Dessa forma, as possibilidades de escolhas infinitas e variadas, trazem mal estar na medida em que não se pode nunca viver tudo, ter tudo. O sofrimento está ligado à identidade do indivíduo contemporâneo permeada pela exigência de consumo nunca satisfeita. Este é o cenário contemporâneo que abre caminho para certa intolerância ao sofrimento e maior consumo de remédios para acalmá-lo. O ideal de perfeição contemporâneo dominado pela exigência de felicidade e alegria não abre espaço para a tristeza, a depressão, o luto. Os psicofármacos viraram os dispositivos atuais para o ser humano lidar com a dor psíquica.
A depressão é vista, portanto, como um problema de desequilíbrio químico do cérebro, e seu tratamento retira do sujeito qualquer implicação com as causas da sua própria dor, e privilegia o desaparecimento do sintoma em detrimento de uma elaboração psíquica.

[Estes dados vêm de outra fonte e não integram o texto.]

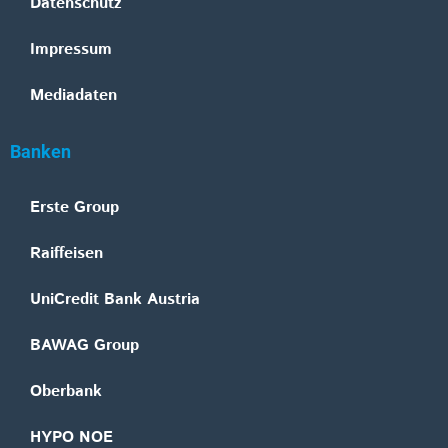
Datenschutz
Impressum
Mediadaten
Banken
Erste Group
Raiffeisen
UniCredit Bank Austria
BAWAG Group
Oberbank
HYPO NOE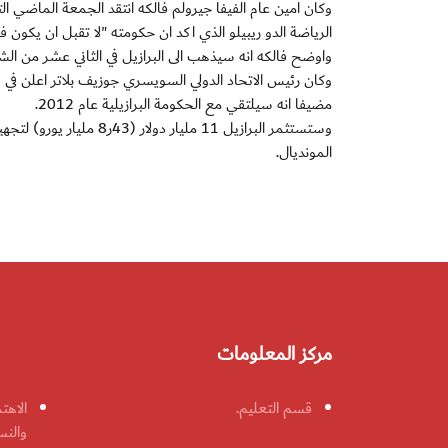
وكان امين عام الفيفا جيرولم فالكه انتقد الجمعة الماضي التأ
الرياضة الدو ريبيلو الذي اكد ان حكومته "لا تقبل ان يكون فا
واوضح فالكه انه سيذهب الى البرازيل في الثاني عشر من الشه
مضيفا انه سيلتقي مع الحكومة البرازيلية عام 2012.
وستستثمر البرازيل 11 ملي
المونديال.
مركز المعلومات
قسم التعليم.
الاهت
والنس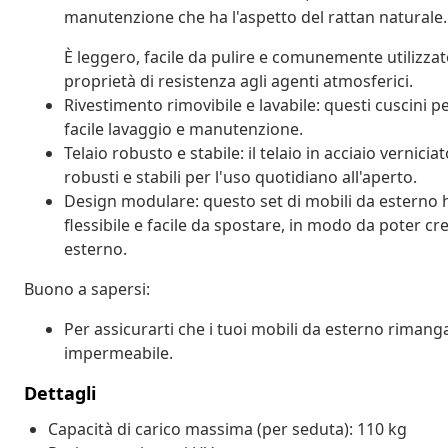
manutenzione che ha l'aspetto del rattan naturale.
È leggero, facile da pulire e comunemente utilizzato
proprietà di resistenza agli agenti atmosferici.
Rivestimento rimovibile e lavabile: questi cuscini pe
facile lavaggio e manutenzione.
Telaio robusto e stabile: il telaio in acciaio vernici
robusti e stabili per l'uso quotidiano all'aperto.
Design modulare: questo set di mobili da esterno
flessibile e facile da spostare, in modo da poter c
esterno.
Buono a sapersi:
Per assicurarti che i tuoi mobili da esterno rimang
impermeabile.
Dettagli
Capacità di carico massima (per seduta): 110 kg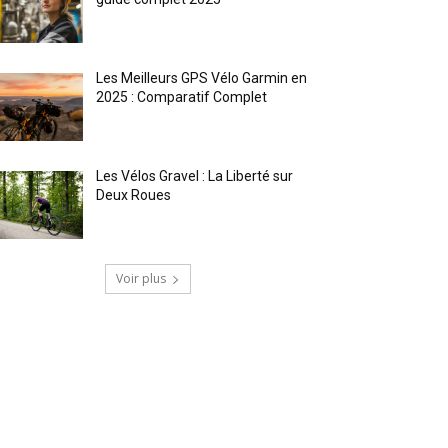
Les Meilleurs GPS Vélo Garmin en
2025 : Comparatif Complet
Les Vélos Gravel : La Liberté sur
Deux Roues
Voir plus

Mas porque uma maior incidência de depressão nesta sociedade? Segundo alguns críticos isto ocorreu porque o sujeito contemporâneo está sob o domínio dos ideais de iniciativa e de responsabilidade ao mesmo tempo em que falta alicerces na sociedade para apoiá-lo. A depressão surgiria ,assim, como uma patologia da responsabilidade de ser si mesmo, na qual o sentimento que domina é a insuficiência, seria ainda como uma reação à demanda impossível de se cumprir algo.
Em recente pesquisa Cenci (2004) ressalta que aspectos da saúde e da doença estão claramente presentes no contexto de trabalho contemporâneo. Tais aspectos permeiam a vida dos trabalhadores que muitas vezes adoecem orgânica e psiquicamente no exercício diário das suas atividades laborais. Contudo, sabe-se que o trabalho possui um papel importante na vida do indivíduo e dessa atividade depende não só o sustento do trabalhador, mas a ela está também associado um significado que diz respeito a função e reconhecimento social. A manutenção do trabalho se constitui em forma de legitimação social enquanto sujeito. Sua atividade laborativa lhe confere reconhecimento e um lugar no mundo do trabalho. Para se manter nesse lugar o trabalhador cria estratégias defensivas. Ele depara-se com um ambiente sentido como hostil e muitas vezes gerador de doença.